Feeding Job Market: MATC readies new food processing programs
Friday, October 19, 2012
Oct. 19, 2012
Jeff Engel, Reporter
The Business Journal
Milwaukee Area Technical College is planning three programs geared
toward food and beverage manufacturers that school and business leaders
believe will help alleviate the sector’s shortage of skilled workers.
The programs — a two-year food science technology associate degree to
be offered at the Oak Creek campus, a one-year food manufacturing and
processing technician diploma in Oak Creek and a one-year industrial
maintenance diploma to be offered at the Milwaukee campus — focus on
food manufacturing and processing, said Rich Busalacchi, associate dean of the MATC School of Business and School of Media and Creative Arts.
The three programs were approved by the MATC board in October and go to the Wisconsin Technical College System board in November for final approval. MATC plans to offer the programs in fall 2013, Busalacchi said.
"There was no formal training that was available (at Wisconsin
technical colleges) to specifically meet the needs of this industry,
which was kind of a revelation for many of us that this huge industry in
southeastern Wisconsin had this unmet need,” Busalacchi said.

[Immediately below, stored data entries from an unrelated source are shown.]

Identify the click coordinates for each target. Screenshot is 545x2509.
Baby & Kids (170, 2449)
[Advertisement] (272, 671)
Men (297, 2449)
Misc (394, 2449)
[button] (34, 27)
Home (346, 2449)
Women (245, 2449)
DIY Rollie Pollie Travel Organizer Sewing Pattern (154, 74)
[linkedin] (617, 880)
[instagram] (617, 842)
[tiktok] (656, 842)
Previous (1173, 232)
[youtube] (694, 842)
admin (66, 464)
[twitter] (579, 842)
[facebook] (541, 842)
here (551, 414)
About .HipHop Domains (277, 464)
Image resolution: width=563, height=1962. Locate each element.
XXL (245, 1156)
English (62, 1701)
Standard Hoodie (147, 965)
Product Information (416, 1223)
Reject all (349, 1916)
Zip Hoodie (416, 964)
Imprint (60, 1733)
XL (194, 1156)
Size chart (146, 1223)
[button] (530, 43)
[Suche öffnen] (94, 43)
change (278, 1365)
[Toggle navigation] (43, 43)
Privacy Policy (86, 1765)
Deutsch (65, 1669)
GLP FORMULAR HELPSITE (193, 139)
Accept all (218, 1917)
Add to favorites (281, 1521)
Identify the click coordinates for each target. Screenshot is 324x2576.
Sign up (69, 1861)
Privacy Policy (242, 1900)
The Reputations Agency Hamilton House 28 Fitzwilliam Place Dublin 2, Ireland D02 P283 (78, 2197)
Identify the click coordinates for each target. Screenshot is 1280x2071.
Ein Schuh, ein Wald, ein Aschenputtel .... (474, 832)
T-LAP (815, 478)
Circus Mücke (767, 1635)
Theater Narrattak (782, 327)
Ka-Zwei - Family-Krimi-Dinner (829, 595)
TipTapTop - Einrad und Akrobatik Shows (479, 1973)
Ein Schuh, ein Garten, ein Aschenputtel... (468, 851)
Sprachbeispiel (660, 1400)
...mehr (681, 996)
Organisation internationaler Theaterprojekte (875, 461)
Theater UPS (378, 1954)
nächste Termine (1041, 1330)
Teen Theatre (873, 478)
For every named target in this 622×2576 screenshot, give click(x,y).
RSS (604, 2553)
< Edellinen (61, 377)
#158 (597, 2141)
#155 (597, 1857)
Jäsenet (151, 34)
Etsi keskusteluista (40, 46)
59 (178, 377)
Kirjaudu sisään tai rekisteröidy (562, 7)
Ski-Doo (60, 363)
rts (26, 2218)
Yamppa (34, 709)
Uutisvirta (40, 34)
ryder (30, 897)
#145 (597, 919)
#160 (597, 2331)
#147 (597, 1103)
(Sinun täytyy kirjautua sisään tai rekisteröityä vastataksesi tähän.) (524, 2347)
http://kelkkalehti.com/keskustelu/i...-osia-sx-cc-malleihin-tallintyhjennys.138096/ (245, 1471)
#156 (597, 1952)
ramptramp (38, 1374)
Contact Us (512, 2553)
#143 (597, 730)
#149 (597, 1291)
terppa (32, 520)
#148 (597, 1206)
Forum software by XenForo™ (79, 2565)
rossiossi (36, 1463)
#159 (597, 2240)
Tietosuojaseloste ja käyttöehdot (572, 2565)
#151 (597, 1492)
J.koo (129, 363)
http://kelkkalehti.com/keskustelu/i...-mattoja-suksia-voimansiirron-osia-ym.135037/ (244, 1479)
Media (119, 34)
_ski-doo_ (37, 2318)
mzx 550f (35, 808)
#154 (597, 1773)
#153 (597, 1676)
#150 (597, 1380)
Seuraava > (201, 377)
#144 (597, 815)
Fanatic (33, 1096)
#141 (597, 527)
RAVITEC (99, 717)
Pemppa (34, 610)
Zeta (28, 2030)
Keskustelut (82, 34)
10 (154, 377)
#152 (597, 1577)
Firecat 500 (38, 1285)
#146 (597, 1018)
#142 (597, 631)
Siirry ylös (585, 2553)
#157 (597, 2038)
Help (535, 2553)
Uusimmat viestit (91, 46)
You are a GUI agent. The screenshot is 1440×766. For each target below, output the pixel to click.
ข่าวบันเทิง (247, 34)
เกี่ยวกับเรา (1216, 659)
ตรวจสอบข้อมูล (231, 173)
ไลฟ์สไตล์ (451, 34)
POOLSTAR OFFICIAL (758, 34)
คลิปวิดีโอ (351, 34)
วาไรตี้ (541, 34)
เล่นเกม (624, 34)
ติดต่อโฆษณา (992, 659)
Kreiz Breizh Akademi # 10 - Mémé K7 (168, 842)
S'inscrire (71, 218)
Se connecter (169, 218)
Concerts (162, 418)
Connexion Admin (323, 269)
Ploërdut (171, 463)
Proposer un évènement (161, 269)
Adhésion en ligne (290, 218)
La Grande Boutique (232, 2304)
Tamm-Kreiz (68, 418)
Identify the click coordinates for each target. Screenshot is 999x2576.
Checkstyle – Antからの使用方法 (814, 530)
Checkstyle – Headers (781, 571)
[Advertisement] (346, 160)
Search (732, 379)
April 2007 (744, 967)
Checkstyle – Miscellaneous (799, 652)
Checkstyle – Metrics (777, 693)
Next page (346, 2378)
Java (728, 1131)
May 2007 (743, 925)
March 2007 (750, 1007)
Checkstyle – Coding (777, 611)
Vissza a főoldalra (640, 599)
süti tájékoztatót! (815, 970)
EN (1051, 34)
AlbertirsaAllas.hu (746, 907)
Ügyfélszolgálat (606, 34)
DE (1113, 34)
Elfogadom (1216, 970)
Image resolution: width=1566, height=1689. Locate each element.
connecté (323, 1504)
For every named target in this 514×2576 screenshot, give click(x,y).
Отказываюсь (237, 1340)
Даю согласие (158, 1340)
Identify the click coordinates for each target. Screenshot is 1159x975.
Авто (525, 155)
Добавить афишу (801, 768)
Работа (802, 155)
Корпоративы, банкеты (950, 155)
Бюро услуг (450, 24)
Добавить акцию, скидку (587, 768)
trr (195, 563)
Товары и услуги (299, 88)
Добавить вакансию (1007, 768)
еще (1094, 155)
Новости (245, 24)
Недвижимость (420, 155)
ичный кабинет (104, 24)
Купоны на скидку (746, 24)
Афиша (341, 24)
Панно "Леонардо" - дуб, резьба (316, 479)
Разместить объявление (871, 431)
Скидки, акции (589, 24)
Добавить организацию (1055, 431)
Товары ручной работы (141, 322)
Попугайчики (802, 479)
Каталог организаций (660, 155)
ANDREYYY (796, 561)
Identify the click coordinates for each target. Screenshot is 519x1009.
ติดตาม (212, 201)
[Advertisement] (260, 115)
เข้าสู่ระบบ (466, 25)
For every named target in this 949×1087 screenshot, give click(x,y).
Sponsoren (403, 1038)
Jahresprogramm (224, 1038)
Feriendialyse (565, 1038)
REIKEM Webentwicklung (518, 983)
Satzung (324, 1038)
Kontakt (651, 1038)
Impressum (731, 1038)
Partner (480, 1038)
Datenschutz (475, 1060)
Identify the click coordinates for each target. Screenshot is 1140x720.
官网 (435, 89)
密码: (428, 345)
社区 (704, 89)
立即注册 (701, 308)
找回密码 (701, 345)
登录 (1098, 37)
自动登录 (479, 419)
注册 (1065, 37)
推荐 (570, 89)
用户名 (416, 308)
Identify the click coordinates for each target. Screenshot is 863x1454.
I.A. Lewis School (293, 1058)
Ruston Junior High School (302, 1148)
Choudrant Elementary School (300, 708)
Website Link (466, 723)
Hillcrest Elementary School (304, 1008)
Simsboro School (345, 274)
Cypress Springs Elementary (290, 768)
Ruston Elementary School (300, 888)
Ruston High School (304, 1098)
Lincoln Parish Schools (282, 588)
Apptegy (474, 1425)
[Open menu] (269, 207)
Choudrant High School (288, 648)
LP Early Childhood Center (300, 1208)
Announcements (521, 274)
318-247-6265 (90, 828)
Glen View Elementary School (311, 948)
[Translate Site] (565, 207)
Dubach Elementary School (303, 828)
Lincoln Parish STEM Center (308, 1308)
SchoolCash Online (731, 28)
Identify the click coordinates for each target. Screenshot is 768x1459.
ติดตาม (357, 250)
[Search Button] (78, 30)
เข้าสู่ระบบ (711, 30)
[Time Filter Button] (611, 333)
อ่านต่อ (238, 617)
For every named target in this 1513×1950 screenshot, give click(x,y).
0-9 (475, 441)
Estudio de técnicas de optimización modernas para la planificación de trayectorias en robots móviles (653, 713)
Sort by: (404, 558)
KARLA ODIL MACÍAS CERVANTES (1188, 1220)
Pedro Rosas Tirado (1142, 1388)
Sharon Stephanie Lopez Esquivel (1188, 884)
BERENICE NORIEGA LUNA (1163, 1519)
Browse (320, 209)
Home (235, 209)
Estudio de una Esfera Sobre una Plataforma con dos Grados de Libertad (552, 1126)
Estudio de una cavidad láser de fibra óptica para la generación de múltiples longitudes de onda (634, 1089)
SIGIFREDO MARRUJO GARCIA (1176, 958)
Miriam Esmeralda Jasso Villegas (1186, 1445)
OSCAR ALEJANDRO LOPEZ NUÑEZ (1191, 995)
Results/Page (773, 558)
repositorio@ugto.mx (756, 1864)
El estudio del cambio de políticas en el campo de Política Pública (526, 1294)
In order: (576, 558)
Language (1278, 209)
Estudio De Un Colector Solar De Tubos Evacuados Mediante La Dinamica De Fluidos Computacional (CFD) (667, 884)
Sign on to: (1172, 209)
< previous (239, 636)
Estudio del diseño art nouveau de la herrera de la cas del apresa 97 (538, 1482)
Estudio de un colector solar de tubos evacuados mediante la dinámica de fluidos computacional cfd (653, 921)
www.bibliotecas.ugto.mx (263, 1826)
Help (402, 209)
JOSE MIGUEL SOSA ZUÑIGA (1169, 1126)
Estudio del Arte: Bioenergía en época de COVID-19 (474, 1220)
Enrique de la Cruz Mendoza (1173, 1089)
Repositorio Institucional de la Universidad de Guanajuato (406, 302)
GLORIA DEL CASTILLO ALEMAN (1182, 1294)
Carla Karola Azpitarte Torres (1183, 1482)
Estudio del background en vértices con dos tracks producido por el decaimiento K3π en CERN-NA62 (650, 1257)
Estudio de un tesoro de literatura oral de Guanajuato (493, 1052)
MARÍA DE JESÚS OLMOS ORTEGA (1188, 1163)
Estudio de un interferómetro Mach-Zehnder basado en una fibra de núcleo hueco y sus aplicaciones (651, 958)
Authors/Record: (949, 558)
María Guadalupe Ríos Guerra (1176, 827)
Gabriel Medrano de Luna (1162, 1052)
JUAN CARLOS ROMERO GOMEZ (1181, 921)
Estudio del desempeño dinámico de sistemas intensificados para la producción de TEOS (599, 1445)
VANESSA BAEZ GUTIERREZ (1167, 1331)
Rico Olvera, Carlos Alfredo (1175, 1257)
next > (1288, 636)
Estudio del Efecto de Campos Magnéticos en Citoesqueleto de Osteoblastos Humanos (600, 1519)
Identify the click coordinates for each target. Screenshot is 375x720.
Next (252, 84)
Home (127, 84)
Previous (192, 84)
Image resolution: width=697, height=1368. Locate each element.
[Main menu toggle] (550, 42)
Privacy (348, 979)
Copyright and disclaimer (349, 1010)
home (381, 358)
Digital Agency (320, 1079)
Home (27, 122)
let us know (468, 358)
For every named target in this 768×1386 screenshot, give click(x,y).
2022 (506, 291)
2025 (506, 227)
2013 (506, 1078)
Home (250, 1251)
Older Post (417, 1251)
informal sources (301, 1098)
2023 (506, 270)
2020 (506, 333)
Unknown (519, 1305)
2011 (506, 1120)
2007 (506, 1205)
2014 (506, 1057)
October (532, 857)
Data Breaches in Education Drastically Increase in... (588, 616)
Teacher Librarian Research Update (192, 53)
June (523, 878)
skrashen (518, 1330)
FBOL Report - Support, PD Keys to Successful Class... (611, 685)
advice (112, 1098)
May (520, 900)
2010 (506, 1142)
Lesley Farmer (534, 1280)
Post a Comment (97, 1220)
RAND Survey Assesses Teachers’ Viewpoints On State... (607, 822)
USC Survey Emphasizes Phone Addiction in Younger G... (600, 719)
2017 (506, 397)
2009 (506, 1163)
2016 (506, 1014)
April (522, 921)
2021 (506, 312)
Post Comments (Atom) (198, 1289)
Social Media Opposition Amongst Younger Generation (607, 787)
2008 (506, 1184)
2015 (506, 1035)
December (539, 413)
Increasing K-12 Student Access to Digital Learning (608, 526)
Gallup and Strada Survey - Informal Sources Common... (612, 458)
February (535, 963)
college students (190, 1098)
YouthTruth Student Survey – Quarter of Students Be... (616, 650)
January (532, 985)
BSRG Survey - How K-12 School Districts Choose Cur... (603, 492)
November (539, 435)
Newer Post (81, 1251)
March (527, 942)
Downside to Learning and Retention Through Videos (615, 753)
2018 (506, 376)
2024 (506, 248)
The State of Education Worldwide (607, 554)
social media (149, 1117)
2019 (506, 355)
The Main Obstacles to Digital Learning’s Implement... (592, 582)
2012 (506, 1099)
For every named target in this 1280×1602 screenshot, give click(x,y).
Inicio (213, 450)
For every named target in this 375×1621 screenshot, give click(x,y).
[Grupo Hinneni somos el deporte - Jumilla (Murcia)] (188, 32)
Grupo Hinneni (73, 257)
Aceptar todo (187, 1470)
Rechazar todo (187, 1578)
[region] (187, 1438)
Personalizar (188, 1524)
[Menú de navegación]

The skills gap is one of the most pressing issues facing the
industry, regional food and beverage manufacturing executives said
during a roundtable discussion hosted by The Business Journal Oct. 11 at
The Pfister Hotel in downtown Milwaukee.
"We’re looking for skilled individuals that can come to us, as well as training them from an entry level,” said Giacomo Fallucca, president and chief executive officer of Palermo Villa Inc., a Milwaukee pizza manufacturer. "It’s really hard to find qualified individuals in food manufacturing, on many levels.”
Regional food manufacturing executives have been working over the past year with MATC and FaB Milwaukee, a Milwaukee 7
group of food industry leaders, to develop the three MATC programs. A
survey found the employers would hire more than 200 graduates from the
programs, and they would also send another 200 current employees into
the programs to gain more skills, said Shelley Jurewicz, Milwaukee 7 vice president for economic development and FaB Milwaukee executive director.
"I think there’s a real appetite to have skilled labor at a higher level,” Jurewicz said during the roundtable discussion.
Vincent High School in Milwaukee, in partnership with MATC, is
rolling out an urban agriculture program with a focus on food
manufacturing and food science, Busalacchi said. MATC is also in
discussions with University of Wisconsin-Milwaukee to have credits from its new food manufacturing programs transfer into a four-year degree there.
Jurewicz and Busalacchi applauded the collaboration between employers and educational institutions.
"I think we’re ahead of the game as it relates to addressing this issue,” Jurewicz said.
In the meantime, some food manufacturers are struggling to fill their open positions on the shop floor and in the front office.
Wixon Inc. had 13 open positions as of Oct. 11, some listings more than a year old, said Peter Gottsacker,
president of the St. Francis seasonings and flavor systems company.
Wixon has particularly had trouble filling research and development
positions that require a master’s degree, Gottsacker said.
"It’s hard to (recruit) them to the Midwest,” Gottsacker said.
About half of Palermo Villa’s recent management-level hires have come
from outside Wisconsin, Fallucca said of the pizza maker. Some of
Palermo’s employees are currently on strike in a dispute over labor
"It’s expensive recruiting that way,” Fallucca said.
Fallucca and Gottsacker both said they’ve become more involved in the recruiting and interviewing process.
"There’s a lot more scrutiny bringing an individual on,” Fallucca
said. "We’re really becoming more picky. And we will leave positions
open if we can’t find someone.”
Fallucca said he doesn’t have any new tricks up his sleeve in attracting employees to work at Palermo Villa.
"It’s an increased diligence. And I think it’s at all levels,” he said.
president of Contract Comestibles LLC, an East Troy custom food
manufacturer, said in some cases he has chosen to hire workers and
internally train them from scratch.
"It takes two years to get a high school kid to stop wiping their
nose when they’re out on the floor,” Gehl joked. "The good ones you
have, you hold onto with a tight fist because I’m afraid (competitors
are) going to steal them. And the rest you just fill in where you can.”
That has meant getting creative with hiring, sometimes taking on
talented individuals with no industry experience, Gehl said. The
drawback is it can take two or three years for that person to hit stride
at Contract Comestibles.
"But that’s the route that I’ve chosen to go,” Gehl said. "I’d rather get a really good, talented person.”